[[ INPUT FOR THIS TASK open ]]
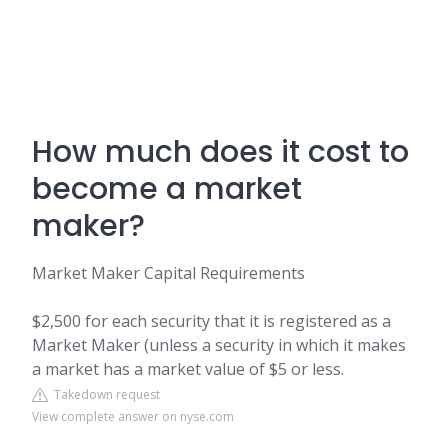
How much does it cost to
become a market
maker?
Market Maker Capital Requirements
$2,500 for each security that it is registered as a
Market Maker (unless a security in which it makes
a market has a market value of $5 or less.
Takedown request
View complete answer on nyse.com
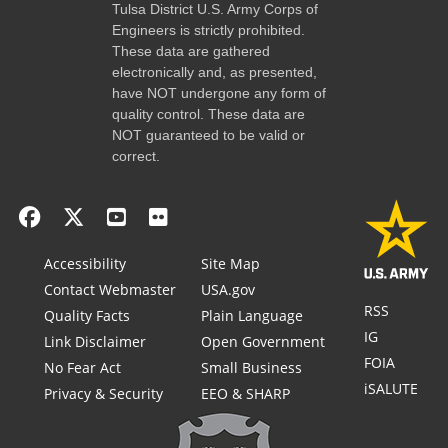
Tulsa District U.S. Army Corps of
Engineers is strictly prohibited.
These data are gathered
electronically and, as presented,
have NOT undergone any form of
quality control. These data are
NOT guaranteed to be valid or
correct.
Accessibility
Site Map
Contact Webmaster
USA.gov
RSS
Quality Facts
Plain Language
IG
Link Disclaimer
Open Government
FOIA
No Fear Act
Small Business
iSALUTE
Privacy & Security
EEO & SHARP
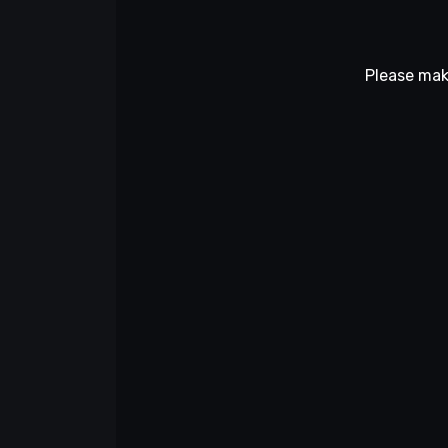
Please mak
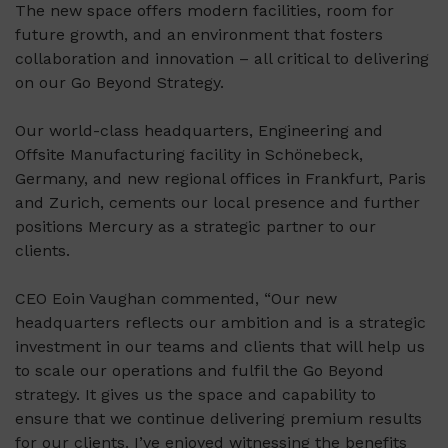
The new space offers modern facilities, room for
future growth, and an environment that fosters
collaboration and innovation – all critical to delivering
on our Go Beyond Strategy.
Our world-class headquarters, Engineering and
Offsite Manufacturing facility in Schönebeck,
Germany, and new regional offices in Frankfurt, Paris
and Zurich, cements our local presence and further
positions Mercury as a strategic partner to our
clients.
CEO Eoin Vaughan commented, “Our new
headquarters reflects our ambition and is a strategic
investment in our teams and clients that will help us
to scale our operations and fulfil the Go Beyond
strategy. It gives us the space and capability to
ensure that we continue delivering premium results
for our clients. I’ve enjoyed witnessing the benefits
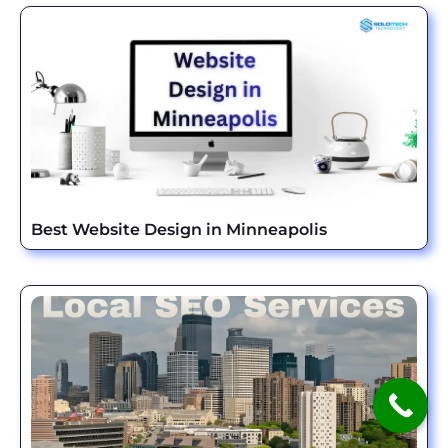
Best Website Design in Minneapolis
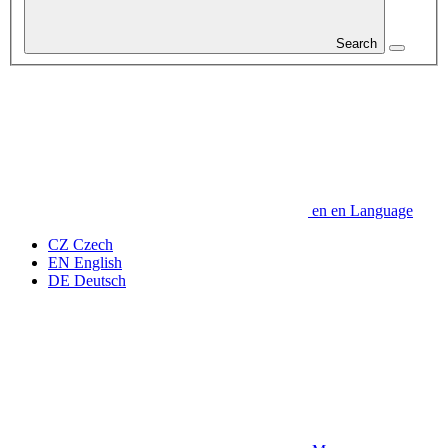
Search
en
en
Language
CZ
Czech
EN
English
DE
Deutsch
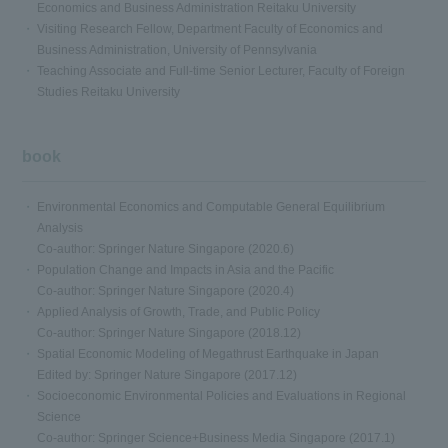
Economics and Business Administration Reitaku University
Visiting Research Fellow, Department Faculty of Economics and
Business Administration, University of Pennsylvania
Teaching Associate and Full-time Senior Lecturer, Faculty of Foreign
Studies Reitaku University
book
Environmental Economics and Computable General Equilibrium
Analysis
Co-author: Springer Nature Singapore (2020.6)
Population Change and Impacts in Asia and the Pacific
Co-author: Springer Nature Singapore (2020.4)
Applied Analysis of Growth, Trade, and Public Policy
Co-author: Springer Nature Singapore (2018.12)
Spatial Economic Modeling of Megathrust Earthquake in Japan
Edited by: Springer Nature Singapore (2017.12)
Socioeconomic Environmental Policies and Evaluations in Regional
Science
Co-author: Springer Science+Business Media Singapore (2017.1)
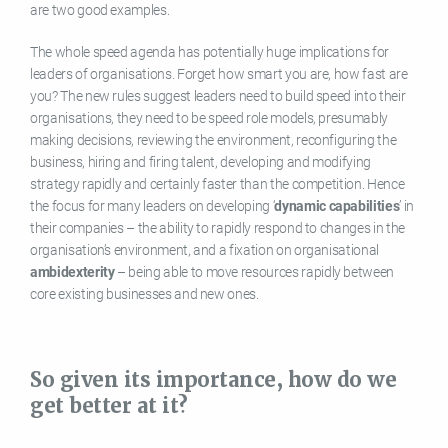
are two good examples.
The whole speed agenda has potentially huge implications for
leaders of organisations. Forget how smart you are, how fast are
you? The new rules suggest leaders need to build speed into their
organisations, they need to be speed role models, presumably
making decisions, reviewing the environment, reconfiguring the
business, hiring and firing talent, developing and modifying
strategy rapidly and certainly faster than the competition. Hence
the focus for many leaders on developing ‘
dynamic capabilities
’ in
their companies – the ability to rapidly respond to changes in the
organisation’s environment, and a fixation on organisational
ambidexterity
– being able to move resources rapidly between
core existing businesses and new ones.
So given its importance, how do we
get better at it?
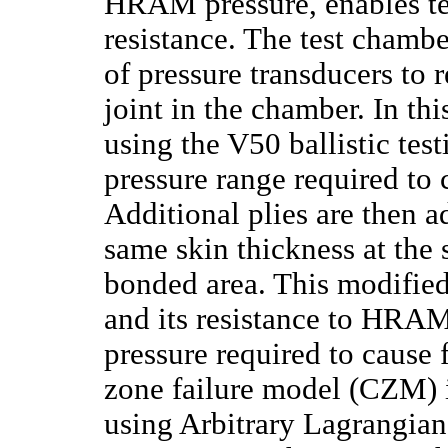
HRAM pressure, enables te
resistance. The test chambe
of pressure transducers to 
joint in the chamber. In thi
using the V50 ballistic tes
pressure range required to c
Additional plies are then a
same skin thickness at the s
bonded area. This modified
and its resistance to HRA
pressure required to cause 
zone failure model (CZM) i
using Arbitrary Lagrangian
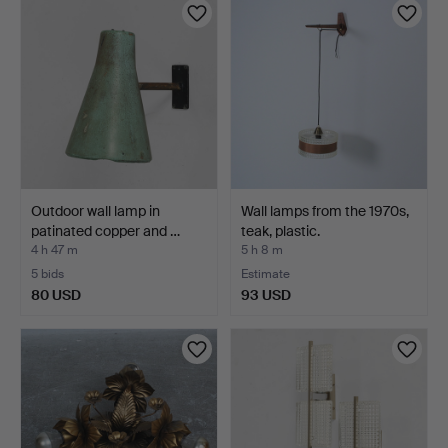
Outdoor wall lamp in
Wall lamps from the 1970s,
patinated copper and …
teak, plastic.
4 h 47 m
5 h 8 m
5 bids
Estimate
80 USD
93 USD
[[ INPUT FOR THIS TASK closed ]]
[[ INPUT FOR THIS TASK open ]]
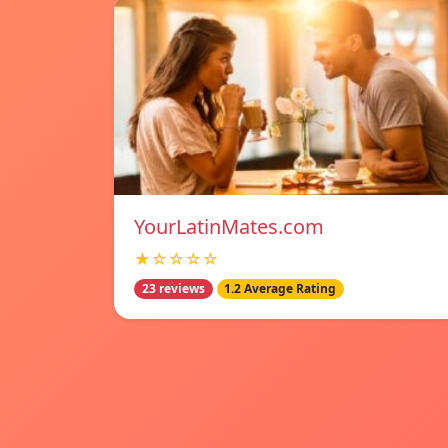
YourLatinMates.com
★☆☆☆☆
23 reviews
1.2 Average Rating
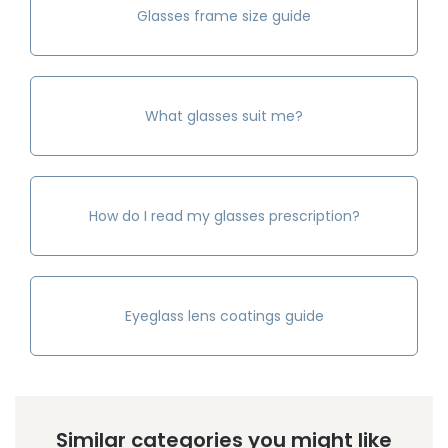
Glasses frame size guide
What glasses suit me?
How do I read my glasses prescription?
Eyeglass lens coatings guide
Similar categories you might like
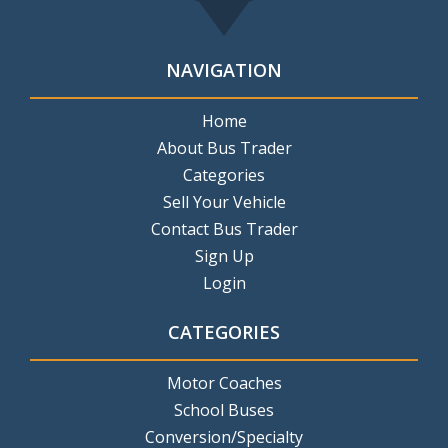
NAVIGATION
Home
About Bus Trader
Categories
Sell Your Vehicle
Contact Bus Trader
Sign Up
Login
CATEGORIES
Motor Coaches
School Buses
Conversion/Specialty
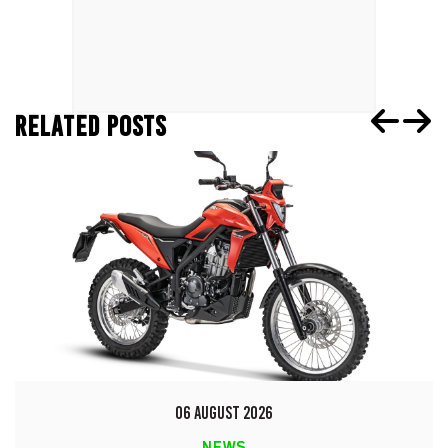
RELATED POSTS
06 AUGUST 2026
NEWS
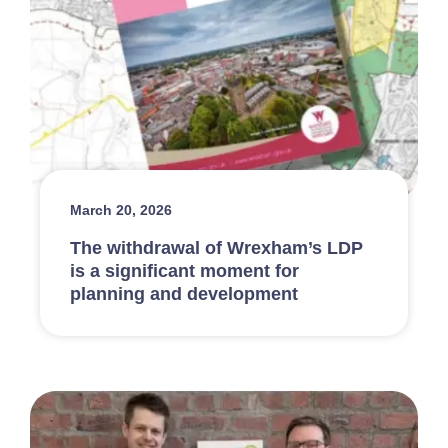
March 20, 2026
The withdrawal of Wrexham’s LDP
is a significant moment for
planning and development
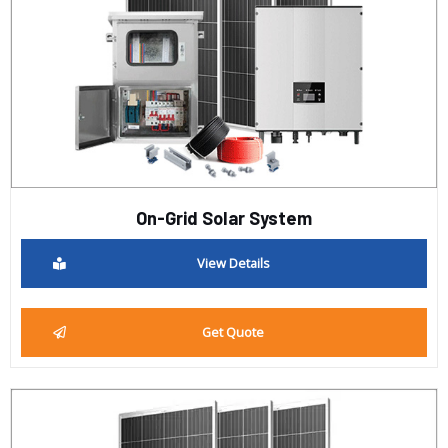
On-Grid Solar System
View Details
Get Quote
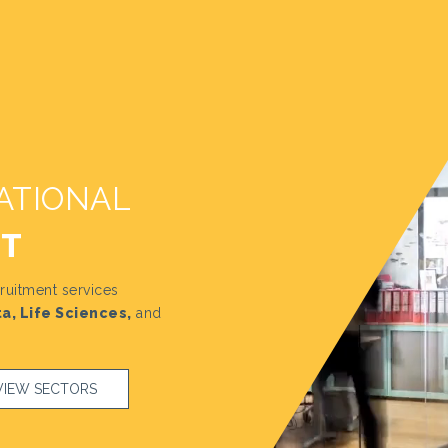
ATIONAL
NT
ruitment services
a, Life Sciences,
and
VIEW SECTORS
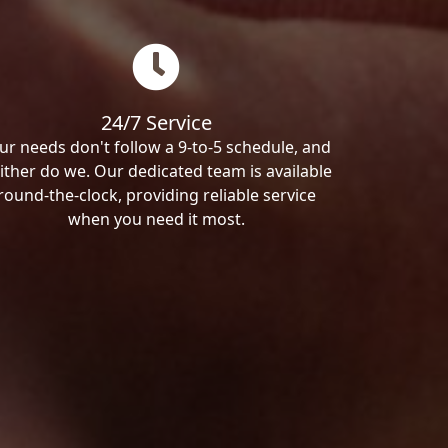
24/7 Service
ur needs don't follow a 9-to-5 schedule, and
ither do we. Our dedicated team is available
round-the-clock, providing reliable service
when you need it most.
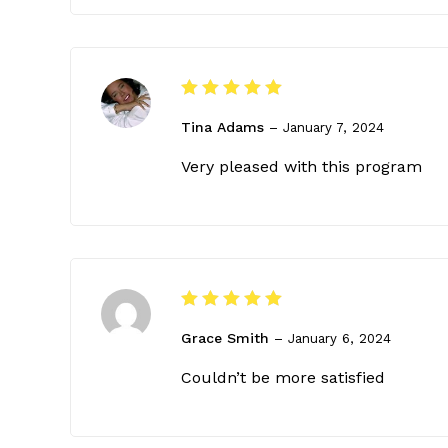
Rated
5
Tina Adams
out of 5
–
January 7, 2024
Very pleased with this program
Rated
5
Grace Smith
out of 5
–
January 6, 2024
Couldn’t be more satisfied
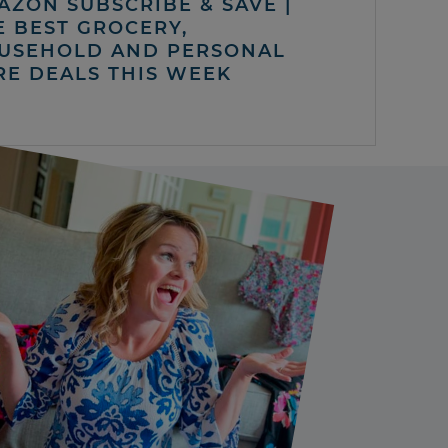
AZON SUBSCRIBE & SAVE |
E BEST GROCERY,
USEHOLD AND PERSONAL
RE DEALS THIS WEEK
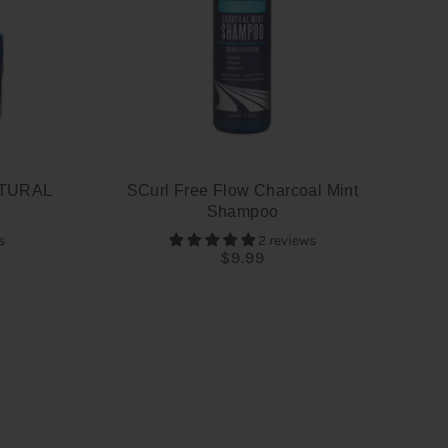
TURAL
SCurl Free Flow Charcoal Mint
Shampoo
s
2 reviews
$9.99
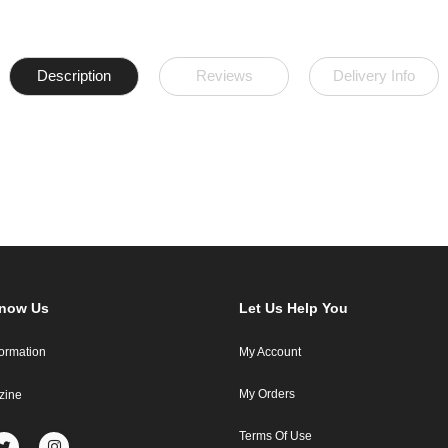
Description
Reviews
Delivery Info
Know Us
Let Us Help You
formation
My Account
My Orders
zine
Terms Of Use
[[ INPUT FOR THIS TASK closed ]]
### BRIEF
Set down, exactly as they appear above, all lines from the one that has "joint in the chamber. In thi" down to the one that has "zone failure model (CZM) i", including those two and no others.

### ANSWER TO THIS TASK
joint in the chamber. In thi
using the V50 ballistic tes
pressure range required to c
Additional plies are then a
same skin thickness at the s
bonded area. This modified
and its resistance to HRA
pressure required to cause 
zone failure model (CZM) i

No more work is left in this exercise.